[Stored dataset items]
========================

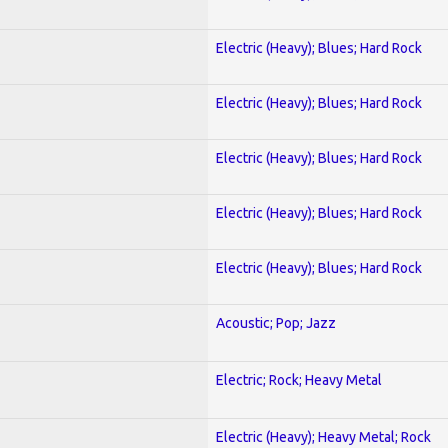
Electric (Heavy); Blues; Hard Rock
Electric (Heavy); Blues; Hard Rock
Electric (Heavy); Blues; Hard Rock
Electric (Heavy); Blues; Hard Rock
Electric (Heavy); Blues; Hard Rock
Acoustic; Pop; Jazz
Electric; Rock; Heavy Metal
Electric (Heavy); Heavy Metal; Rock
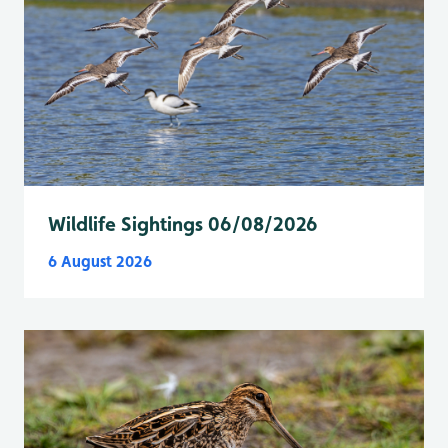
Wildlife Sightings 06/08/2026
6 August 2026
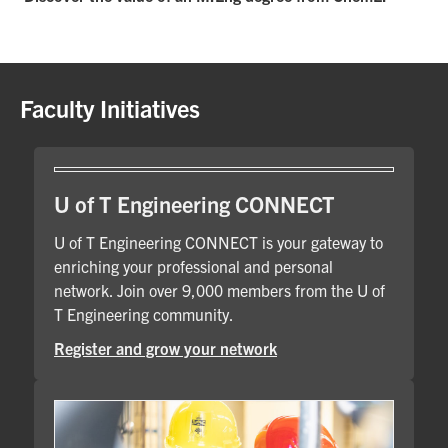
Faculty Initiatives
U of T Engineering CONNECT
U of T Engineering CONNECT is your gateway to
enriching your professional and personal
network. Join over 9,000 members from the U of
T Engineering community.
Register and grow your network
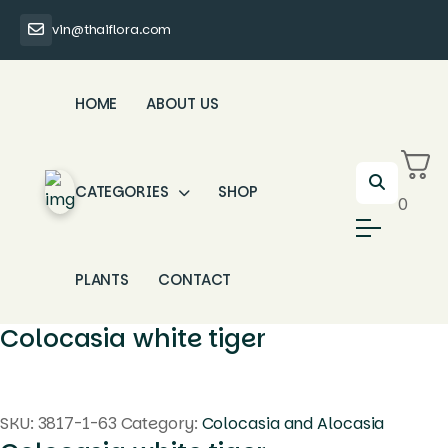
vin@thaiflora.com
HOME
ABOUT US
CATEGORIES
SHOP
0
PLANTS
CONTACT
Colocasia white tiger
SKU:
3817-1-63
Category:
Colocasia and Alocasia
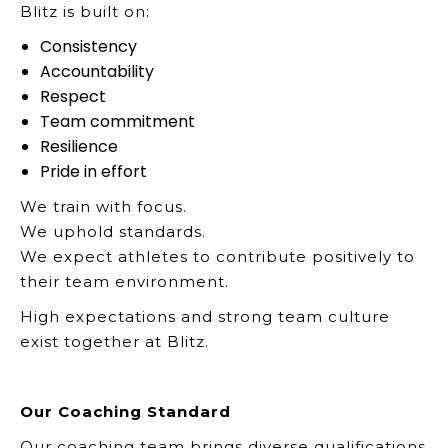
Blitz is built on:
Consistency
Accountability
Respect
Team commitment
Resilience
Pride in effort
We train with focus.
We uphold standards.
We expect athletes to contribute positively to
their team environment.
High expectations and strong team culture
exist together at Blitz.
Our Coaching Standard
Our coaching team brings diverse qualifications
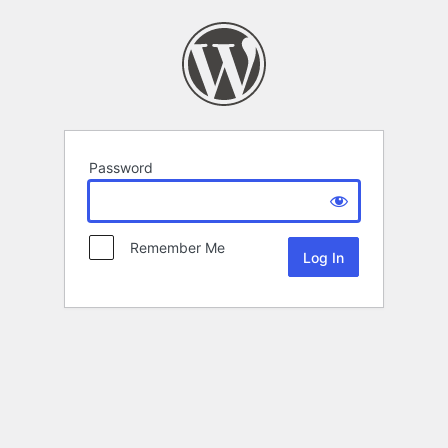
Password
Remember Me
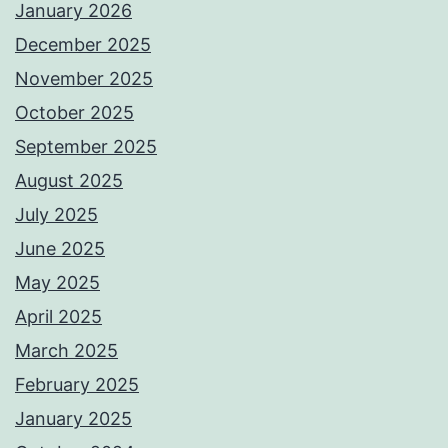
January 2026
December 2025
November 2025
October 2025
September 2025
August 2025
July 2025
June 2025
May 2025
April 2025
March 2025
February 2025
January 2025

========================

A verbatim copy of the entries, without the pictures, is what this task requires.

*Answer to this problem*
Electric (Heavy); Blues; Hard Rock
Electric (Heavy); Blues; Hard Rock
Electric (Heavy); Blues; Hard Rock
Electric (Heavy); Blues; Hard Rock
Electric (Heavy); Blues; Hard Rock
Acoustic; Pop; Jazz
Electric; Rock; Heavy Metal
Electric (Heavy); Heavy Metal; Rock
Wildlife Sightings 06/08/2026
6 August 2026
Faculty Initiatives
U of T Engineering CONNECT
U of T Engineering CONNECT is your gateway to
enriching your professional and personal
network. Join over 9,000 members from the U of
T Engineering community.
Register and grow your network
vin@thaiflora.com
HOME
ABOUT US
CATEGORIES
SHOP
0
PLANTS
CONTACT
Colocasia white tiger
SKU:
3817-1-63
Category:
Colocasia and Alocasia
Blitz is built on:
Consistency
Accountability
Respect
Team commitment
Resilience
Pride in effort
We train with focus.
We uphold standards.
We expect athletes to contribute positively to
their team environment.
High expectations and strong team culture
exist together at Blitz.
Our Coaching Standard
Our coaching team brings diverse qualifications
Password
Remember Me
January 2026
December 2025
November 2025
October 2025
September 2025
August 2025
July 2025
June 2025
May 2025
April 2025
March 2025
February 2025
January 2025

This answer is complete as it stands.